The weather has presented us with rather unexpected twists and turns this year. While unusually toasty days cause good reason to worry about the condition of our environment, many rejoiced at the extended opportunities to soak up the heat and sun.
Fall arrived abruptly, turning green to red and orange and yellow overnight. We debate between disappointment and enthusiasm as the colorful season announces the not so distant passage to winter. Yet the surprise of the first colors is so refreshing. This year, as in both distant and recent past, autumn calls us outside to every corner of the county to capture its beauty. We become tourists in our own neighborhood, sharing in the awe with visitors from all directions, states and countries.
“The number of tourists in Vermont to view fall foliage is comparable to previous years,” according to an article by Burlington Press staff writer Matt Sutkoski. In the same article, Charley Dooley, who helped produce the recent Stowe Foliage Arts Festival, declares that it was “as busy as it usually is… about 10,000 people visited the three-day festival, which is on par with previous years.”

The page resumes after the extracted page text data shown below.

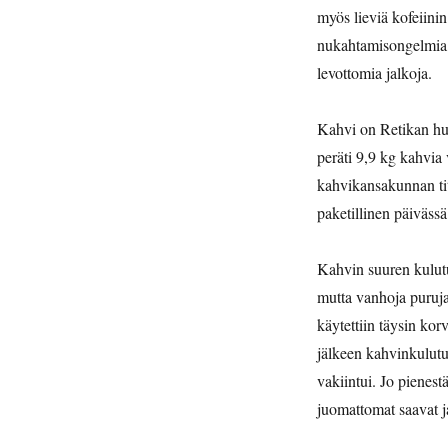
myös lieviä kofeiinin
nukahtamisongelmia, 
levottomia jalkoja.
Kahvi on Retikan hu
peräti 9,9 kg kahvia
kahvikansakunnan tit
paketillinen päivässä
Kahvin suuren kulutuk
mutta vanhoja puruja
käytettiin täysin kor
jälkeen kahvinkulutu
vakiintui. Jo pienest
juomattomat saavat j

As a perfectly orchestrated, world renowned museum exhibit, Vermont foliage attracts young and old, affluent and comfortable folks who otherwise lead very different lives to one venue where for a moment they share a sense of awe. Perhaps autumn is the sort of ephemeral event that has the ability to weave closer ties between us over time. This, also, is what makes this area so unique. Monotony simply is not part of the picture.